WHAT THE EXERCISE ASKS → Word for word, copy the data that follows and skip its pictures.
###
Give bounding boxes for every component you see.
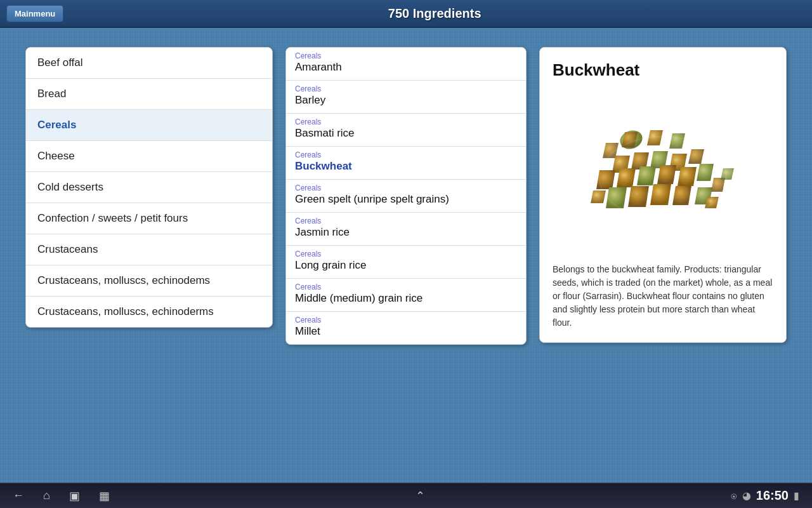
status-bar: ⍟ ◕ 16:50 ▮ xyxy=(731,488,799,503)
bottom-bar: ← ⌂ ▣ ▦ ⌃ ⍟ ◕ 16:50 ▮ xyxy=(0,483,812,508)
svg-marker-3 xyxy=(669,133,685,149)
ingredient-green-spelt-category: Cereals xyxy=(295,184,517,192)
up-chevron-icon[interactable]: ⌃ xyxy=(416,489,425,503)
svg-marker-19 xyxy=(672,186,691,205)
buckwheat-svg xyxy=(574,95,752,248)
ingredient-amaranth-name: Amaranth xyxy=(295,61,517,74)
category-beef-offal[interactable]: Beef offal xyxy=(26,48,272,79)
detail-panel: Buckwheat xyxy=(539,47,787,343)
svg-marker-12 xyxy=(637,166,656,185)
ingredient-barley-category: Cereals xyxy=(295,84,517,93)
android-icon: ◕ xyxy=(742,490,751,502)
svg-marker-24 xyxy=(721,168,734,180)
ingredient-medium-grain-name: Middle (medium) grain rice xyxy=(295,292,517,305)
home-icon[interactable]: ⌂ xyxy=(43,489,50,502)
clock: 16:50 xyxy=(756,488,789,503)
ingredient-amaranth[interactable]: Cereals Amaranth xyxy=(286,48,526,81)
ingredient-amaranth-category: Cereals xyxy=(295,51,517,60)
ingredient-buckwheat-name: Buckwheat xyxy=(295,160,517,173)
category-crustaceans-molluscs-2[interactable]: Crustaceans, molluscs, echinoderms xyxy=(26,297,272,327)
usb-icon: ⍟ xyxy=(731,490,737,502)
mainmenu-button[interactable]: Mainmenu xyxy=(6,5,63,22)
ingredient-basmati-name: Basmati rice xyxy=(295,127,517,140)
category-crustaceans-molluscs-1[interactable]: Crustaceans, molluscs, echinodems xyxy=(26,265,272,297)
ingredient-basmati-rice[interactable]: Cereals Basmati rice xyxy=(286,114,526,147)
ingredient-green-spelt[interactable]: Cereals Green spelt (unripe spelt grains… xyxy=(286,180,526,213)
ingredient-barley[interactable]: Cereals Barley xyxy=(286,81,526,114)
ingredient-millet[interactable]: Cereals Millet xyxy=(286,312,526,344)
ingredient-medium-grain-category: Cereals xyxy=(295,283,517,291)
ingredient-basmati-category: Cereals xyxy=(295,117,517,126)
category-cheese[interactable]: Cheese xyxy=(26,141,272,172)
battery-icon: ▮ xyxy=(794,490,799,502)
ingredient-medium-grain-rice[interactable]: Cereals Middle (medium) grain rice xyxy=(286,279,526,312)
ingredient-buckwheat[interactable]: Cereals Buckwheat xyxy=(286,147,526,180)
nav-icons-left: ← ⌂ ▣ ▦ xyxy=(13,489,110,503)
top-bar: Mainmenu 750 Ingredients xyxy=(0,0,812,28)
categories-panel: Beef offal Bread Cereals Cheese Cold des… xyxy=(25,47,273,328)
category-crustaceans[interactable]: Crustaceans xyxy=(26,234,272,265)
ingredient-barley-name: Barley xyxy=(295,94,517,107)
bottom-center: ⌃ xyxy=(416,489,425,503)
ingredient-millet-category: Cereals xyxy=(295,316,517,324)
svg-marker-13 xyxy=(657,165,676,184)
ingredient-jasmin-rice[interactable]: Cereals Jasmin rice xyxy=(286,213,526,246)
svg-marker-17 xyxy=(628,186,649,207)
svg-marker-18 xyxy=(650,184,671,205)
main-content: Beef offal Bread Cereals Cheese Cold des… xyxy=(0,28,812,483)
detail-title: Buckwheat xyxy=(553,60,773,80)
detail-image xyxy=(553,89,773,254)
category-confection[interactable]: Confection / sweets / petit fours xyxy=(26,203,272,234)
detail-description: Belongs to the buckwheat family. Product… xyxy=(553,263,773,330)
app-title: 750 Ingredients xyxy=(63,6,806,21)
svg-marker-9 xyxy=(688,149,704,164)
screenshot-icon[interactable]: ▦ xyxy=(99,489,110,503)
category-cereals[interactable]: Cereals xyxy=(26,110,272,141)
ingredient-buckwheat-category: Cereals xyxy=(295,150,517,159)
ingredient-green-spelt-name: Green spelt (unripe spelt grains) xyxy=(295,193,517,206)
ingredient-jasmin-category: Cereals xyxy=(295,217,517,225)
category-cold-desserts[interactable]: Cold desserts xyxy=(26,172,272,203)
recent-apps-icon[interactable]: ▣ xyxy=(69,489,80,503)
ingredient-long-grain-name: Long grain rice xyxy=(295,259,517,272)
ingredient-long-grain-rice[interactable]: Cereals Long grain rice xyxy=(286,246,526,279)
category-bread[interactable]: Bread xyxy=(26,79,272,110)
svg-marker-15 xyxy=(697,164,714,181)
svg-marker-14 xyxy=(678,167,697,186)
ingredients-panel: Cereals Amaranth Cereals Barley Cereals … xyxy=(285,47,527,345)
svg-marker-11 xyxy=(617,168,636,187)
ingredient-jasmin-name: Jasmin rice xyxy=(295,226,517,239)
ingredient-millet-name: Millet xyxy=(295,325,517,338)
ingredient-long-grain-category: Cereals xyxy=(295,250,517,258)
back-icon[interactable]: ← xyxy=(13,489,24,502)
###
ANSWER TO THE EXERCISE →
Give bounding boxes for every component you see.
status-bar: ⍟ ◕ 16:50 ▮ xyxy=(731,488,799,503)
bottom-bar: ← ⌂ ▣ ▦ ⌃ ⍟ ◕ 16:50 ▮ xyxy=(0,483,812,508)
svg-marker-3 xyxy=(669,133,685,149)
ingredient-green-spelt-category: Cereals xyxy=(295,184,517,192)
up-chevron-icon[interactable]: ⌃ xyxy=(416,489,425,503)
svg-marker-19 xyxy=(672,186,691,205)
buckwheat-svg xyxy=(574,95,752,248)
ingredient-amaranth-name: Amaranth xyxy=(295,61,517,74)
category-beef-offal[interactable]: Beef offal xyxy=(26,48,272,79)
detail-panel: Buckwheat xyxy=(539,47,787,343)
svg-marker-12 xyxy=(637,166,656,185)
ingredient-barley-category: Cereals xyxy=(295,84,517,93)
android-icon: ◕ xyxy=(742,490,751,502)
svg-marker-24 xyxy=(721,168,734,180)
ingredient-medium-grain-name: Middle (medium) grain rice xyxy=(295,292,517,305)
home-icon[interactable]: ⌂ xyxy=(43,489,50,502)
clock: 16:50 xyxy=(756,488,789,503)
ingredient-amaranth[interactable]: Cereals Amaranth xyxy=(286,48,526,81)
ingredient-amaranth-category: Cereals xyxy=(295,51,517,60)
ingredient-buckwheat-name: Buckwheat xyxy=(295,160,517,173)
category-crustaceans-molluscs-2[interactable]: Crustaceans, molluscs, echinoderms xyxy=(26,297,272,327)
usb-icon: ⍟ xyxy=(731,490,737,502)
mainmenu-button[interactable]: Mainmenu xyxy=(6,5,63,22)
ingredient-basmati-name: Basmati rice xyxy=(295,127,517,140)
category-crustaceans-molluscs-1[interactable]: Crustaceans, molluscs, echinodems xyxy=(26,265,272,297)
ingredient-basmati-rice[interactable]: Cereals Basmati rice xyxy=(286,114,526,147)
ingredient-green-spelt[interactable]: Cereals Green spelt (unripe spelt grains… xyxy=(286,180,526,213)
ingredient-barley[interactable]: Cereals Barley xyxy=(286,81,526,114)
ingredient-millet[interactable]: Cereals Millet xyxy=(286,312,526,344)
ingredient-medium-grain-category: Cereals xyxy=(295,283,517,291)
ingredient-basmati-category: Cereals xyxy=(295,117,517,126)
category-cheese[interactable]: Cheese xyxy=(26,141,272,172)
battery-icon: ▮ xyxy=(794,490,799,502)
ingredient-medium-grain-rice[interactable]: Cereals Middle (medium) grain rice xyxy=(286,279,526,312)
ingredient-buckwheat[interactable]: Cereals Buckwheat xyxy=(286,147,526,180)
nav-icons-left: ← ⌂ ▣ ▦ xyxy=(13,489,110,503)
top-bar: Mainmenu 750 Ingredients xyxy=(0,0,812,28)
categories-panel: Beef offal Bread Cereals Cheese Cold des… xyxy=(25,47,273,328)
category-crustaceans[interactable]: Crustaceans xyxy=(26,234,272,265)
ingredient-barley-name: Barley xyxy=(295,94,517,107)
bottom-center: ⌃ xyxy=(416,489,425,503)
ingredient-millet-category: Cereals xyxy=(295,316,517,324)
svg-marker-13 xyxy=(657,165,676,184)
ingredient-jasmin-rice[interactable]: Cereals Jasmin rice xyxy=(286,213,526,246)
svg-marker-17 xyxy=(628,186,649,207)
svg-marker-18 xyxy=(650,184,671,205)
main-content: Beef offal Bread Cereals Cheese Cold des… xyxy=(0,28,812,483)
detail-title: Buckwheat xyxy=(553,60,773,80)
detail-image xyxy=(553,89,773,254)
category-confection[interactable]: Confection / sweets / petit fours xyxy=(26,203,272,234)
detail-description: Belongs to the buckwheat family. Product… xyxy=(553,263,773,330)
app-title: 750 Ingredients xyxy=(63,6,806,21)
svg-marker-9 xyxy=(688,149,704,164)
screenshot-icon[interactable]: ▦ xyxy=(99,489,110,503)
category-cereals[interactable]: Cereals xyxy=(26,110,272,141)
ingredient-buckwheat-category: Cereals xyxy=(295,150,517,159)
ingredient-green-spelt-name: Green spelt (unripe spelt grains) xyxy=(295,193,517,206)
ingredient-jasmin-category: Cereals xyxy=(295,217,517,225)
category-cold-desserts[interactable]: Cold desserts xyxy=(26,172,272,203)
recent-apps-icon[interactable]: ▣ xyxy=(69,489,80,503)
ingredient-long-grain-name: Long grain rice xyxy=(295,259,517,272)
ingredient-long-grain-rice[interactable]: Cereals Long grain rice xyxy=(286,246,526,279)
category-bread[interactable]: Bread xyxy=(26,79,272,110)
svg-marker-15 xyxy=(697,164,714,181)
svg-marker-14 xyxy=(678,167,697,186)
ingredients-panel: Cereals Amaranth Cereals Barley Cereals … xyxy=(285,47,527,345)
svg-marker-11 xyxy=(617,168,636,187)
ingredient-jasmin-name: Jasmin rice xyxy=(295,226,517,239)
ingredient-millet-name: Millet xyxy=(295,325,517,338)
ingredient-long-grain-category: Cereals xyxy=(295,250,517,258)
back-icon[interactable]: ← xyxy=(13,489,24,502)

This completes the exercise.